The Slovenian National Team, which has extremely talented players, performed an amazing evolution since 1991, surprising not only its supporters but all football lovers from all around the world. In 1999 they were the surprise of Group 2 of the Euro 2000 qualifying rounds, ending up in the second position, when everybody was expecting Greece to be second. And when everybody thought it was pure luck and Slovenia would fall against Ukraine in the play-off, another fantastic thing happens. Something that made Katanec, the Slovenian coach, say that "there is a God and He cheers for Slovenia!"! In our minds an image will remain from the 72nd minute of the match in Ljubljana. The magician: Acimovic (colorized in green in the Home page). The discription: impossible to describe. Click here to watch (again) that unique moment of football, because if we tried to describe it we would certainly be frustrated, since the beauty of a goal such as this one knows no words. Slovenia won 2-1 and four days later, by drawing in the Ukranian white blanket (1-1, Pavlin scored) the Slovenian National Team reserved its place in the florid fields of Belgium and Holland.

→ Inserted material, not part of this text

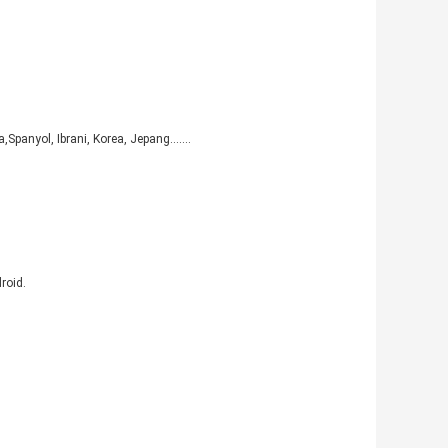
anyol, Ibrani, Korea, Jepang.......
roid.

Zahovic and Pavlin celebrating. Green was the color of victory on that snow white afternoon :o)


From that day on, Slovenia was never the same again. These two matches were important not only at the sports level, but also at a social level, since they caused (as well as the other matches in the qualification rounds, but these two in particular) a great change in the Slovenes' everyday life: they started loving football. They started buying National Team shirts, filling the stadiums, "worshipping" the players... The first time this difference was felt was in the dawn after the second match. When the National Team arrived, there where 3000 people waiting for their heroes in the airport.

In 2001 they repeated it all. When everybody was thinking that Russia and Yugoslavia would be first and second in Group 1, Slovenia, in the 10th year of independence, forces Yugoslavia to take the third place. And in the play-off, although everybody was thinking Romania would win, the results were again 2-1 in Ljubljana - also with great goals (by Acimovic and Osterc) - and 1-1 in Romania, with Mladen Rudonja scoring his first goal for the National Team. And Slovenia qualified for its first World Cup!!!!!

After the Korea Japan World Cup Srecko Katanec resigned from National Team coach, and Bojan Prasnikar took his place. After the disappointment of not qualifying for Euro 2004 (Slovenia lost in the play-off against Croatia), he was replaced by the Slovenian legend Brane Oblak, who renewed the team but didn't manage to qualify for Germany 2006.